Records from a collection:
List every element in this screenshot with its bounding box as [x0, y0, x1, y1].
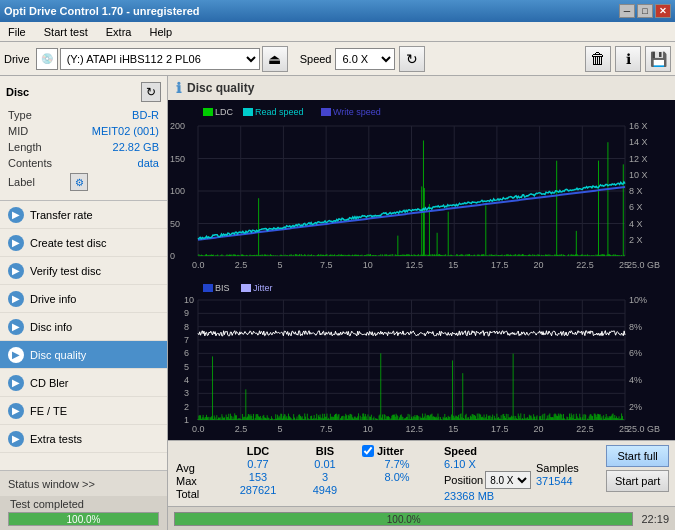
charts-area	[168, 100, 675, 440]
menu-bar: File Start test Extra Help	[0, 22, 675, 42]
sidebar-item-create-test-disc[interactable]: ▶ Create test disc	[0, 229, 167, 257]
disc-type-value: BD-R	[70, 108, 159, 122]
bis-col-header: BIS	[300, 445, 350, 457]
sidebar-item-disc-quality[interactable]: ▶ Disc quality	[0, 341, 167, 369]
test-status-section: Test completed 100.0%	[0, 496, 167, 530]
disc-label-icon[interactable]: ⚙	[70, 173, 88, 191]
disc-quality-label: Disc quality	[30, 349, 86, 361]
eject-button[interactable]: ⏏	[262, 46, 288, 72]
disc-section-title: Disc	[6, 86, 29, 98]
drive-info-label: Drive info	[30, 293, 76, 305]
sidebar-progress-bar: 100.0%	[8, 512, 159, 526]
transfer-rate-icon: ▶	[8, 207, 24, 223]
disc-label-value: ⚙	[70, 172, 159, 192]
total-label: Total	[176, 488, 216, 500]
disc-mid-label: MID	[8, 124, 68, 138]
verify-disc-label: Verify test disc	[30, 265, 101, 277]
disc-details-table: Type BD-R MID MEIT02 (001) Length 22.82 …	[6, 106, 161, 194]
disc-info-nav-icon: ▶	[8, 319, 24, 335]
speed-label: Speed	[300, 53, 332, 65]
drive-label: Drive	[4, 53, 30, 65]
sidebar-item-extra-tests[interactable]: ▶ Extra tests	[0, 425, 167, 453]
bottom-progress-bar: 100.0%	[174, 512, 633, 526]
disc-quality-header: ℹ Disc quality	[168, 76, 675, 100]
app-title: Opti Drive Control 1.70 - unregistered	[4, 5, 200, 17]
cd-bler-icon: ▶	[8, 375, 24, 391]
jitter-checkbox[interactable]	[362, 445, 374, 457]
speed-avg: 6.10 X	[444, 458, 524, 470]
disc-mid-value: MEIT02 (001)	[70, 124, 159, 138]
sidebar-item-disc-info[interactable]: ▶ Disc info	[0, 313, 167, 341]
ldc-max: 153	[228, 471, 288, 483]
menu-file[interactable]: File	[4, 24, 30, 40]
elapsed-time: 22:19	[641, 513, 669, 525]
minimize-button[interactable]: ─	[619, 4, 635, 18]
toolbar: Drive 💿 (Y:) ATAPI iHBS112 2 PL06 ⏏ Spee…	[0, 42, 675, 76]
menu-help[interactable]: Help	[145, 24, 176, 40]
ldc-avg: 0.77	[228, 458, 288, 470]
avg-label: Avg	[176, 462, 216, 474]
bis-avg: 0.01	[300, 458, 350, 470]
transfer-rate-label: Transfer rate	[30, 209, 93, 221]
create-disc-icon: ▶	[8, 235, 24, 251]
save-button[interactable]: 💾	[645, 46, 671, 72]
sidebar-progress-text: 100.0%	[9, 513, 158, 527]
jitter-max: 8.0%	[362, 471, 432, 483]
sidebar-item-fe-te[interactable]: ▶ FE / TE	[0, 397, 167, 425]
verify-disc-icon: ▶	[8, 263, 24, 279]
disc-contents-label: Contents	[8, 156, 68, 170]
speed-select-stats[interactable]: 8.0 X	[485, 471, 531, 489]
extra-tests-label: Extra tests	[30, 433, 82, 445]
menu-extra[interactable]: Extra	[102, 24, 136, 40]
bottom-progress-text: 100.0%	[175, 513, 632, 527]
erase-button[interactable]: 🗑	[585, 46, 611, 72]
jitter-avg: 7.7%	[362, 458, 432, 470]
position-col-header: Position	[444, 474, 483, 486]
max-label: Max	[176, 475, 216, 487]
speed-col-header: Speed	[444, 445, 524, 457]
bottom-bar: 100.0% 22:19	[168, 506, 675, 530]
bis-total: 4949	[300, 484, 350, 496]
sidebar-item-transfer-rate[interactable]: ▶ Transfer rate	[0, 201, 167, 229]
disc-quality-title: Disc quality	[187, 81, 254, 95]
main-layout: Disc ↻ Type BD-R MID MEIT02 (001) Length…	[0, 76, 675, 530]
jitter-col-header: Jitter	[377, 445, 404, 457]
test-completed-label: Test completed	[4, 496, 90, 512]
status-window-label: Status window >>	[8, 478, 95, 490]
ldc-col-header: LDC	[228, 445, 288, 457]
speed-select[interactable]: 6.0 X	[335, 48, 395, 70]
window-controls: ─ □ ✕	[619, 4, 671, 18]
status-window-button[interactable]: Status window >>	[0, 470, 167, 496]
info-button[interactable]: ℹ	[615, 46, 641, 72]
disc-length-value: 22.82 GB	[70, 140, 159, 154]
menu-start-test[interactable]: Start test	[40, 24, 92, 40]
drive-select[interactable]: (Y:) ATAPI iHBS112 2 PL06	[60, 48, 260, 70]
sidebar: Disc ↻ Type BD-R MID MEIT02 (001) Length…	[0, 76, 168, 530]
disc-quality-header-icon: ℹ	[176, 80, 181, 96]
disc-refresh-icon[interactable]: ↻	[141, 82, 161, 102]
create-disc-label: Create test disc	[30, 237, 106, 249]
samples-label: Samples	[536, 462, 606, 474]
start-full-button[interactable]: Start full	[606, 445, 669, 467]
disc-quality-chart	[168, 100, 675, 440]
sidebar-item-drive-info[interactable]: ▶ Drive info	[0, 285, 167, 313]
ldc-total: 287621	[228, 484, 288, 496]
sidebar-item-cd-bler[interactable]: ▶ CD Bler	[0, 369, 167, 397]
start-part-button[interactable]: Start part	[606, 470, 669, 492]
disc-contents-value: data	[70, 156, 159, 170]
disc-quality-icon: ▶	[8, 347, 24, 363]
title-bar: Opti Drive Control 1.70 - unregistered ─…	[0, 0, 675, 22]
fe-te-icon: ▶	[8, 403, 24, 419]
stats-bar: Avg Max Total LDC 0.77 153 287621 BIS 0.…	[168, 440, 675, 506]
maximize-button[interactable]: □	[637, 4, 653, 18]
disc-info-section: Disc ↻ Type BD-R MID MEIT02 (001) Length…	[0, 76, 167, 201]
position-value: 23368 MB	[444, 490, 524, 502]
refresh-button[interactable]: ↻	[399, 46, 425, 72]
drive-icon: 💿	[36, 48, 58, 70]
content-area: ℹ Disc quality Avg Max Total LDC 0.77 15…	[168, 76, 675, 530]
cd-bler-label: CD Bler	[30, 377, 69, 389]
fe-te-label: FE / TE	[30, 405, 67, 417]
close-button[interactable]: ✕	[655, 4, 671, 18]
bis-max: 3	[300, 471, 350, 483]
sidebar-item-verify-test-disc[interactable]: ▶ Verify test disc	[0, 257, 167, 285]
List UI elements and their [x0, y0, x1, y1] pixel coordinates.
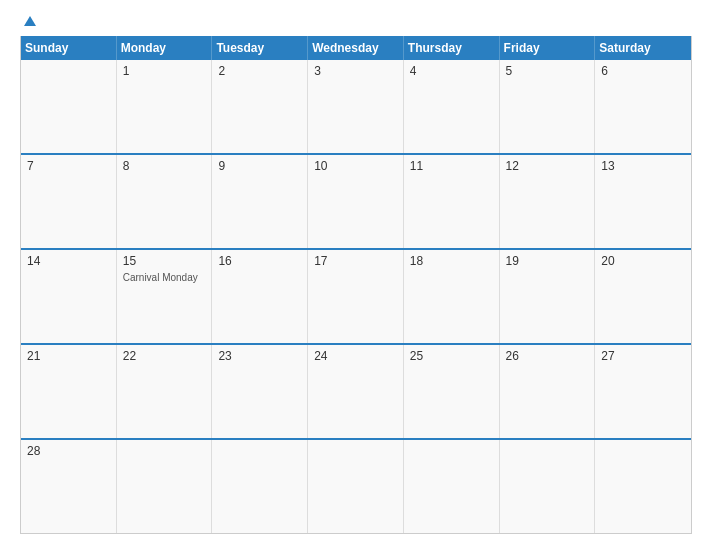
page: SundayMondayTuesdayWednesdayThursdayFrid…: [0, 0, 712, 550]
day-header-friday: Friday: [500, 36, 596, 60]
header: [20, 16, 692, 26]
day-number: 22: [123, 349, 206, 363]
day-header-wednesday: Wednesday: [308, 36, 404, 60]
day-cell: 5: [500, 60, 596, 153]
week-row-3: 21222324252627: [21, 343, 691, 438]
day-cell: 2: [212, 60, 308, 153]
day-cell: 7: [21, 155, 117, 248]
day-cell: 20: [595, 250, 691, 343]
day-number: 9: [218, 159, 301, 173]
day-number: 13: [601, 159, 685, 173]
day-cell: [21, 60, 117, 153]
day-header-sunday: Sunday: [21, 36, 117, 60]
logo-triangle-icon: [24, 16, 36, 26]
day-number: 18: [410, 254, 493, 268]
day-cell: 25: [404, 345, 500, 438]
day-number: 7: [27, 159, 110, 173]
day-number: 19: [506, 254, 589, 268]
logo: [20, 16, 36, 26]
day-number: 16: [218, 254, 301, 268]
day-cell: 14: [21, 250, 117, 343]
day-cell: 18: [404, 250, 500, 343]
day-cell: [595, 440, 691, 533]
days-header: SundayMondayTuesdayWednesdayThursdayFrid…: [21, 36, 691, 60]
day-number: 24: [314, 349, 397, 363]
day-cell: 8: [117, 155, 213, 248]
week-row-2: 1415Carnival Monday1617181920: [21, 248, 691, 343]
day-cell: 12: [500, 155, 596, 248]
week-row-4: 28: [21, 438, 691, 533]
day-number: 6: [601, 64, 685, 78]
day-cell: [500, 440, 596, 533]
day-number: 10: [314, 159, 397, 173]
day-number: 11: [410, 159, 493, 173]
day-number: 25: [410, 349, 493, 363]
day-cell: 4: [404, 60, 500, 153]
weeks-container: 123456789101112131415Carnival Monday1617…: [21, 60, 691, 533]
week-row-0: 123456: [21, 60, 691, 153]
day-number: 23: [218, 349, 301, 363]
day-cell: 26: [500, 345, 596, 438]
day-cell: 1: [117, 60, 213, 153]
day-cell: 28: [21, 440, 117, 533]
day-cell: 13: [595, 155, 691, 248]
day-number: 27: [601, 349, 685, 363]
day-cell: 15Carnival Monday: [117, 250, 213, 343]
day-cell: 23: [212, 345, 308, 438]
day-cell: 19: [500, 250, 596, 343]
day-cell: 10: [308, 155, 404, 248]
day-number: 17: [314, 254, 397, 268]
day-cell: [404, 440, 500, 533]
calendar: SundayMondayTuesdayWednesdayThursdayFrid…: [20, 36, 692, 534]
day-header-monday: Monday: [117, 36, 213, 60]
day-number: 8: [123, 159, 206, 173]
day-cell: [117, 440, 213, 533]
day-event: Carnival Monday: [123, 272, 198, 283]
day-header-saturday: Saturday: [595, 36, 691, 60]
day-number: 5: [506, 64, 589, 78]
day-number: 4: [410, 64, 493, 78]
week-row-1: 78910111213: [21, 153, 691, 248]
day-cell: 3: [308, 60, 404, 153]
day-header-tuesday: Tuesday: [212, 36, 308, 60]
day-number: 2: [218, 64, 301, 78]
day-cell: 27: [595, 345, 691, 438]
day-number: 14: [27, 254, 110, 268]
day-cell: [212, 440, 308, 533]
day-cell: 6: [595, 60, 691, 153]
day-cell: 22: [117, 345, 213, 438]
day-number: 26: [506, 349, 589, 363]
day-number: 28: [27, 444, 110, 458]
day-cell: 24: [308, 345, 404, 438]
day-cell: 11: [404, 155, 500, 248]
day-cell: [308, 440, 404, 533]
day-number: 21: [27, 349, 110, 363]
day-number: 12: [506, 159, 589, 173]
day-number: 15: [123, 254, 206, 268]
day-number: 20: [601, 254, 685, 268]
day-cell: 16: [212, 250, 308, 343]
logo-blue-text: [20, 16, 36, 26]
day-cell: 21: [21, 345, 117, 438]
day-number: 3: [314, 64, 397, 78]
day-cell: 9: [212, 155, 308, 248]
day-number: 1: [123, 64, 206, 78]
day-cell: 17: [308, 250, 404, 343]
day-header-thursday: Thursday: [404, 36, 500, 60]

EXERCISE: Where does the word "List" appear in the records? Copy every line that holds it.

FINISHED TASK:
List every element in this screenshot with its bounding box as [x0, y0, x1, y1].
List UI elements and their [x0, y0, x1, y1] pixel coordinates.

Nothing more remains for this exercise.